From the entries below, copy out all lines holding "zoom".
** AVAILABLE RECORDS follows **
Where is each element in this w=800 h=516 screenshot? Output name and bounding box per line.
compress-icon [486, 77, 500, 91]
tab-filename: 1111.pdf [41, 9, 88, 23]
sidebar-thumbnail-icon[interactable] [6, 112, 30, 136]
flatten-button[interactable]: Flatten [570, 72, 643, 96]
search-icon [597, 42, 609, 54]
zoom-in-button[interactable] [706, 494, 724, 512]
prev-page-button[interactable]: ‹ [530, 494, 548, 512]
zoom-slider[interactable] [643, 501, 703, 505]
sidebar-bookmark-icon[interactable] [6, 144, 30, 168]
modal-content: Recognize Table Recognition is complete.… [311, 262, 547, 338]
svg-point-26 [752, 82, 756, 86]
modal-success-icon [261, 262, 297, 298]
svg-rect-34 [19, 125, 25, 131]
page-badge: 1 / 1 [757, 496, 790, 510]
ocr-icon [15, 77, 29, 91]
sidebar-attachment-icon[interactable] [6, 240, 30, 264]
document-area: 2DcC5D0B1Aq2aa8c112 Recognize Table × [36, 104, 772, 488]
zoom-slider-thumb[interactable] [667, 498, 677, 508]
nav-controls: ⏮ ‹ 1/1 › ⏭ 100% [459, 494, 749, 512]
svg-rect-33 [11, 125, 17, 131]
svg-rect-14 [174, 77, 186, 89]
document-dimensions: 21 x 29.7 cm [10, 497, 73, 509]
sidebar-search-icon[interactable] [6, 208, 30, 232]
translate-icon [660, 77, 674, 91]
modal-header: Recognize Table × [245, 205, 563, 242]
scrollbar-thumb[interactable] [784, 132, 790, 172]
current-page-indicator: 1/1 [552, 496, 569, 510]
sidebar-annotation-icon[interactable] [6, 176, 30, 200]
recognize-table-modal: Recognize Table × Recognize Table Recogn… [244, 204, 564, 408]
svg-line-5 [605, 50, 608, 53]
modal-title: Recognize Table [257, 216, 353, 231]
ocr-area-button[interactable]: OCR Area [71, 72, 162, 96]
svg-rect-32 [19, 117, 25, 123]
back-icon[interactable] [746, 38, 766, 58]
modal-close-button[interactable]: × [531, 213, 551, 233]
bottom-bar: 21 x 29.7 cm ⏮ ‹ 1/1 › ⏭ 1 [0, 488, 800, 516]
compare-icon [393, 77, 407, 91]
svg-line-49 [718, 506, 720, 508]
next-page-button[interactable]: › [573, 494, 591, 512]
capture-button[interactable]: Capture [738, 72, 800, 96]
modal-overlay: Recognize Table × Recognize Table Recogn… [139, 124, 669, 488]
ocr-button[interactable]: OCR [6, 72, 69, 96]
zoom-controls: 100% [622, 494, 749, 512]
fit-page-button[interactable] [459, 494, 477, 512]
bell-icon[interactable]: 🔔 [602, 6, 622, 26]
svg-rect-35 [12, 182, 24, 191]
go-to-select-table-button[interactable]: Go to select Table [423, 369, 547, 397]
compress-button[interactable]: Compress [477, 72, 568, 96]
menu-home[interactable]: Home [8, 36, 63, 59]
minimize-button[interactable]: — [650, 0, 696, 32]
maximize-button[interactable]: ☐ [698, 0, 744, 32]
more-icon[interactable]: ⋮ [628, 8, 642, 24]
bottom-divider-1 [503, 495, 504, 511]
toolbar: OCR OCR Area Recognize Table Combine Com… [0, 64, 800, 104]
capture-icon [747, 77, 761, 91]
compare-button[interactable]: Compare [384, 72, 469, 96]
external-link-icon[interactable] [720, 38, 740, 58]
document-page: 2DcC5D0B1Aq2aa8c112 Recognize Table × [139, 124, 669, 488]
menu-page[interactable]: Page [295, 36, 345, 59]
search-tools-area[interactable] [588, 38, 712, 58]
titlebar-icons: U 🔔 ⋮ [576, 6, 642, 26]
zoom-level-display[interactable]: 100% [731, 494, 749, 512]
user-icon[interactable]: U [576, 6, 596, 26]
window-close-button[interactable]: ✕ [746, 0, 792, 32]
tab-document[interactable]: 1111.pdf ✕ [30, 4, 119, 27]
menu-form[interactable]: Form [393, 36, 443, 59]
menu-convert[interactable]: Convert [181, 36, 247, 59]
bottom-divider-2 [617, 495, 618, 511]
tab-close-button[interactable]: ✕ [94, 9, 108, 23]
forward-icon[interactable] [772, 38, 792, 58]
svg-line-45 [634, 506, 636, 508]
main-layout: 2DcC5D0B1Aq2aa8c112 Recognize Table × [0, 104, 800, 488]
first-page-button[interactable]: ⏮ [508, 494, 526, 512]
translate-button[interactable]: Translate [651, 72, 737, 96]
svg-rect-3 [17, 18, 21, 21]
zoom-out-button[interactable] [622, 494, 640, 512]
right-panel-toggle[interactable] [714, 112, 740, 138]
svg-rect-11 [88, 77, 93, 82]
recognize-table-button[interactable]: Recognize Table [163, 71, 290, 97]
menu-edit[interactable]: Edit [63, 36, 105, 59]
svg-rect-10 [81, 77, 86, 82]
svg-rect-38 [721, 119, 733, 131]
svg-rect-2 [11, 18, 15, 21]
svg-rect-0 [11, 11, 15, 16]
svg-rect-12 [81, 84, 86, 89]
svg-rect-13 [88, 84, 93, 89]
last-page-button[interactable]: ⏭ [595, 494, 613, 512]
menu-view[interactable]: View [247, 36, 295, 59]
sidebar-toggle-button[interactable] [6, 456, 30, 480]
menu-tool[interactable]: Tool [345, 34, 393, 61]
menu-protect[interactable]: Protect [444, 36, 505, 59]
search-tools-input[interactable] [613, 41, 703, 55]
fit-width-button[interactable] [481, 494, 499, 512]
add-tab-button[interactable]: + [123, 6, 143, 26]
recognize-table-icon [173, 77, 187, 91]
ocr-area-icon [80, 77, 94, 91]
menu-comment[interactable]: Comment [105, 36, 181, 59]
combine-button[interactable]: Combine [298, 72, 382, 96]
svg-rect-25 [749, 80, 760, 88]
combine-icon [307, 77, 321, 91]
** End of AVAILABLE RECORDS **
▶ TASK OUTPUT
zoom-in-button[interactable] [706, 494, 724, 512]
zoom-slider[interactable] [643, 501, 703, 505]
zoom-slider-thumb[interactable] [667, 498, 677, 508]
zoom-controls: 100% [622, 494, 749, 512]
zoom-level-display[interactable]: 100% [731, 494, 749, 512]
zoom-out-button[interactable] [622, 494, 640, 512]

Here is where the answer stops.